Our group aims to understand the cellular and molecular mechanisms regulating striated muscle regeneration and growth in physiology and pathology, as well as in aging.
The group has made important contributions to regenerative medicine by deciphering signaling pathways controlling skeletal muscle stem cell functions during adult muscle regeneration and growth (Suelves et al, EMBO J, 2004; Lluis et al, EMBO J 2005; Perdiguero et al, EMBO J, 2007; Serrano et al, Cell Metabol 2008). Recently, we uncovered why muscle stem cells lose their homeostatic and regenerative functions with aging, providing new insights for rejuvenation of old muscle. (Sousa-Victor et al, Nature 2014; García-Prat et al. Nature 2016). The group has also pioneered studies demonstrating the relevance of inflammation in muscle regeneration and dystrophy progression, which showed that transplantation of bone marrow from wild type mice could rescue the defective regeneration of mice with inflammatory deficits. The group also demonstrated novel inflammation-driven fibrosis mechanisms, which exacerbate muscular dystrophy severity, and more importantly, that interference with these pathways could prevent (and reverse) fibrosis and disease progression (Suelves et al, J. Cell Biol 2007, Vidal et al, Genes and Dev. 2008; Ardite et al, J. Cell Biol, 2012).

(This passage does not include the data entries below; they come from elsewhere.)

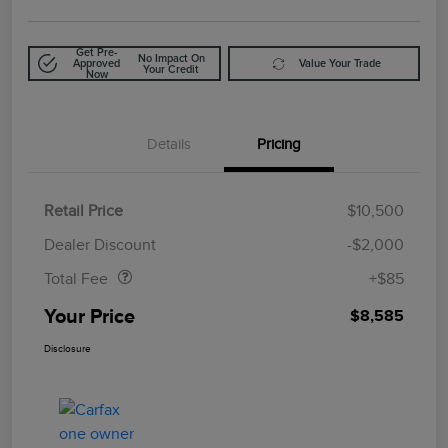
Get Pre-
No Impact On
Approved
Value Your Trade
Your Credit
Now
Details
Pricing
Retail Price
$10,500
Doc Fee
$85
Dealer Discount
-$2,000
Total Fee
+$85
Your Price
$8,585
Disclosure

Presently, we want to understand striated muscle regenerative decline in aging and dystrophy by:
- Identifying drivers of muscle stem cell senescence that impair regeneration with aging.
- Identifying drivers of the inflammation-fibrosis axis in aging and dystrophic striated muscles.
- Identifying common pathways between skeletal and cardiac muscles leading to dysfunction in aging and disease.